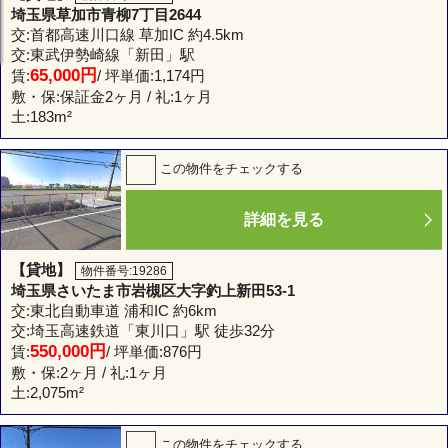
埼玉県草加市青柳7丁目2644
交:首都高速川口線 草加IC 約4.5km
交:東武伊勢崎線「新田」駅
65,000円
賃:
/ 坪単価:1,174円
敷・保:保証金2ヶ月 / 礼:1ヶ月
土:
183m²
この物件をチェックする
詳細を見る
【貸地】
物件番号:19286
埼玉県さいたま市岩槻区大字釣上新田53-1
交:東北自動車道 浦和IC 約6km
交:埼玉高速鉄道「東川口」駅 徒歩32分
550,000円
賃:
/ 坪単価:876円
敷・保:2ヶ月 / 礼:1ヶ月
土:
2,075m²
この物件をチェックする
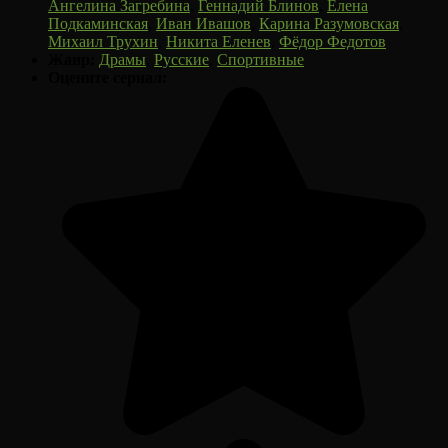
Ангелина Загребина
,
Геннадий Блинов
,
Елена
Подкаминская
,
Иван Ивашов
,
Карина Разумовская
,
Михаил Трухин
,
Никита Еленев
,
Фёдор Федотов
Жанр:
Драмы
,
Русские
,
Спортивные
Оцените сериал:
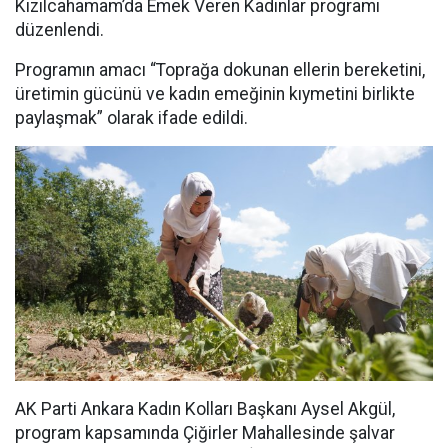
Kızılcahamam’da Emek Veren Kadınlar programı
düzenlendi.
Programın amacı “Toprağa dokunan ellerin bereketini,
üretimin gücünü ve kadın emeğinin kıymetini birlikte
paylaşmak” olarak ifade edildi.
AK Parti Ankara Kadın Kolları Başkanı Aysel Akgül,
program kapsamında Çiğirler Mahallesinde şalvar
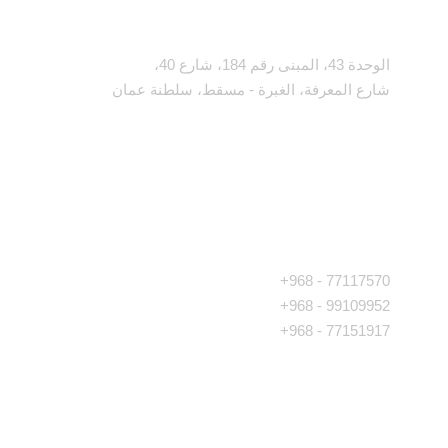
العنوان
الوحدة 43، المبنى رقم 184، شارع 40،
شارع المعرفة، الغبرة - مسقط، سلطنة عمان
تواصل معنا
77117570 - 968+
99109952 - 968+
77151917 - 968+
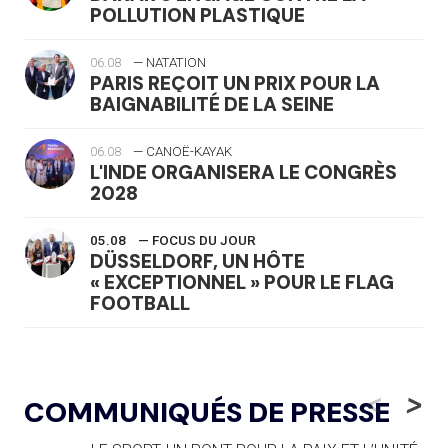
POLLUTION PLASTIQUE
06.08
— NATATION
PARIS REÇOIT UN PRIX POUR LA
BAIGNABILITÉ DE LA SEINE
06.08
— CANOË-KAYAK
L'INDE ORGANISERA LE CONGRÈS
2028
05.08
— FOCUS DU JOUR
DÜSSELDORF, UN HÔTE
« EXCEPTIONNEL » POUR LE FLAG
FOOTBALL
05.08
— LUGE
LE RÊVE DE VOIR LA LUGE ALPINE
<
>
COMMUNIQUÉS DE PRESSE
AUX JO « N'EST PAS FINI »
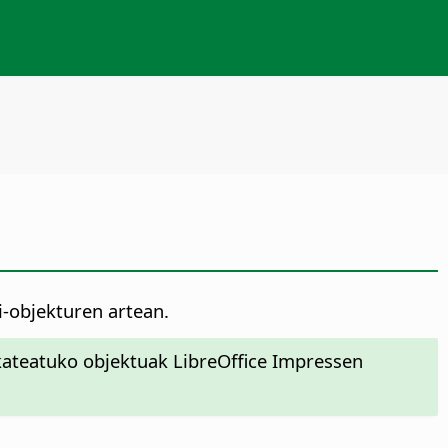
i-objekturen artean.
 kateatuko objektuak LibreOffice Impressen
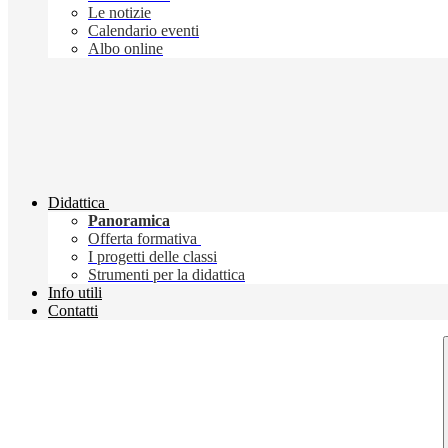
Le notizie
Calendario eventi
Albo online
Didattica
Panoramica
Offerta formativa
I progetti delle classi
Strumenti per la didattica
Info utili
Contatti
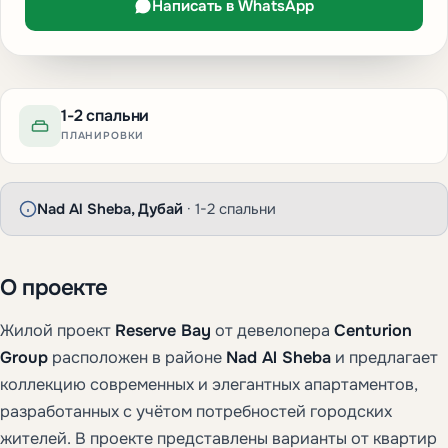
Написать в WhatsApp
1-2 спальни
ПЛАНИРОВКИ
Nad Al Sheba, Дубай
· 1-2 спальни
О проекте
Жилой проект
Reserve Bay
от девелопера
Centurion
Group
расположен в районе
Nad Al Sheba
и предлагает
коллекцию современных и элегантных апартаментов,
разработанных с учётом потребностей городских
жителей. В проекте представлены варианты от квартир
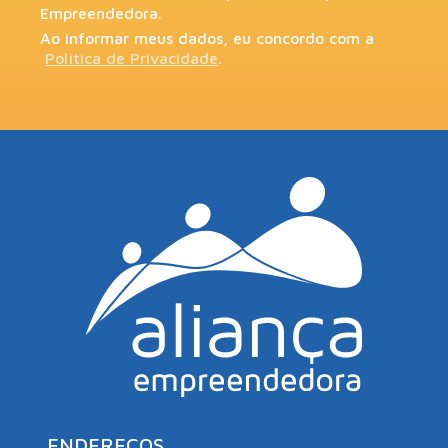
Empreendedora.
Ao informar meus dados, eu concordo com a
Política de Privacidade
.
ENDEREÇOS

• [Directions for this task]
Your copy must repeat the data word for word and show none of its images.

• [Finished task]
埼玉県草加市青柳7丁目2644
交:首都高速川口線 草加IC 約4.5km
交:東武伊勢崎線「新田」駅
65,000円
賃:
/ 坪単価:1,174円
敷・保:保証金2ヶ月 / 礼:1ヶ月
土:
183m²
この物件をチェックする
詳細を見る
【貸地】
物件番号:19286
埼玉県さいたま市岩槻区大字釣上新田53-1
交:東北自動車道 浦和IC 約6km
交:埼玉高速鉄道「東川口」駅 徒歩32分
550,000円
賃:
/ 坪単価:876円
敷・保:2ヶ月 / 礼:1ヶ月
土:
2,075m²
この物件をチェックする
Ангелина Загребина
,
Геннадий Блинов
,
Елена
Подкаминская
,
Иван Ивашов
,
Карина Разумовская
,
Михаил Трухин
,
Никита Еленев
,
Фёдор Федотов
Жанр:
Драмы
,
Русские
,
Спортивные
Оцените сериал:
Kızılcahamam’da Emek Veren Kadınlar programı
düzenlendi.
Programın amacı “Toprağa dokunan ellerin bereketini,
üretimin gücünü ve kadın emeğinin kıymetini birlikte
paylaşmak” olarak ifade edildi.
AK Parti Ankara Kadın Kolları Başkanı Aysel Akgül,
program kapsamında Çiğirler Mahallesinde şalvar
العنوان
الوحدة 43، المبنى رقم 184، شارع 40،
شارع المعرفة، الغبرة - مسقط، سلطنة عمان
تواصل معنا
77117570 - 968+
99109952 - 968+
77151917 - 968+
POLLUTION PLASTIQUE
06.08
— NATATION
PARIS REÇOIT UN PRIX POUR LA
BAIGNABILITÉ DE LA SEINE
06.08
— CANOË-KAYAK
L'INDE ORGANISERA LE CONGRÈS
2028
05.08
— FOCUS DU JOUR
DÜSSELDORF, UN HÔTE
« EXCEPTIONNEL » POUR LE FLAG
FOOTBALL
05.08
— LUGE
LE RÊVE DE VOIR LA LUGE ALPINE
<
>
COMMUNIQUÉS DE PRESSE
AUX JO « N'EST PAS FINI »
i-objekturen artean.
 kateatuko objektuak LibreOffice Impressen
Le notizie
Calendario eventi
Albo online
Didattica
Panoramica
Offerta formativa
I progetti delle classi
Strumenti per la didattica
Info utili
Contatti
Написать в WhatsApp
1-2 спальни
ПЛАНИРОВКИ
Nad Al Sheba, Дубай
· 1-2 спальни
О проекте
Жилой проект
Reserve Bay
от девелопера
Centurion
Group
расположен в районе
Nad Al Sheba
и предлагает
коллекцию современных и элегантных апартаментов,
разработанных с учётом потребностей городских
жителей. В проекте представлены варианты от квартир
Empreendedora.
Ao informar meus dados, eu concordo com a
Política de Privacidade
.
ENDEREÇOS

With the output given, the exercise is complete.